> [What you will do]
Reproduce every entry exactly as written.

───

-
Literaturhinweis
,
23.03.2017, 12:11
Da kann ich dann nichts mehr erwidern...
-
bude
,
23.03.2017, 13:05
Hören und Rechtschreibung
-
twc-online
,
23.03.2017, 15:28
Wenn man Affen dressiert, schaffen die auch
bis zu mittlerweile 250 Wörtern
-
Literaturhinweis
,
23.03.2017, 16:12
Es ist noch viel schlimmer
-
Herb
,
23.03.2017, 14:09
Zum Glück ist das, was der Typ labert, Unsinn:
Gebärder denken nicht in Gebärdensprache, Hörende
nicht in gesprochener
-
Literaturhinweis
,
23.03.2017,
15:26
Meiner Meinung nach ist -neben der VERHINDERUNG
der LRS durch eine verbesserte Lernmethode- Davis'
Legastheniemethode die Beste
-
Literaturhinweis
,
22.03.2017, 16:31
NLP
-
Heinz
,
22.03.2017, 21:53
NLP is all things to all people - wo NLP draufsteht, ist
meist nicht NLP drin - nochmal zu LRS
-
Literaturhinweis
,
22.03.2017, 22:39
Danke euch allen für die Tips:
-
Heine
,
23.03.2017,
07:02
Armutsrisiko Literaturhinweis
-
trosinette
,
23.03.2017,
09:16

───

> [Output of the task]
-
Literaturhinweis
,
23.03.2017, 12:11
Da kann ich dann nichts mehr erwidern...
-
bude
,
23.03.2017, 13:05
Hören und Rechtschreibung
-
twc-online
,
23.03.2017, 15:28
Wenn man Affen dressiert, schaffen die auch
bis zu mittlerweile 250 Wörtern
-
Literaturhinweis
,
23.03.2017, 16:12
Es ist noch viel schlimmer
-
Herb
,
23.03.2017, 14:09
Zum Glück ist das, was der Typ labert, Unsinn:
Gebärder denken nicht in Gebärdensprache, Hörende
nicht in gesprochener
-
Literaturhinweis
,
23.03.2017,
15:26
Meiner Meinung nach ist -neben der VERHINDERUNG
der LRS durch eine verbesserte Lernmethode- Davis'
Legastheniemethode die Beste
-
Literaturhinweis
,
22.03.2017, 16:31
NLP
-
Heinz
,
22.03.2017, 21:53
NLP is all things to all people - wo NLP draufsteht, ist
meist nicht NLP drin - nochmal zu LRS
-
Literaturhinweis
,
22.03.2017, 22:39
Danke euch allen für die Tips:
-
Heine
,
23.03.2017,
07:02
Armutsrisiko Literaturhinweis
-
trosinette
,
23.03.2017,
09:16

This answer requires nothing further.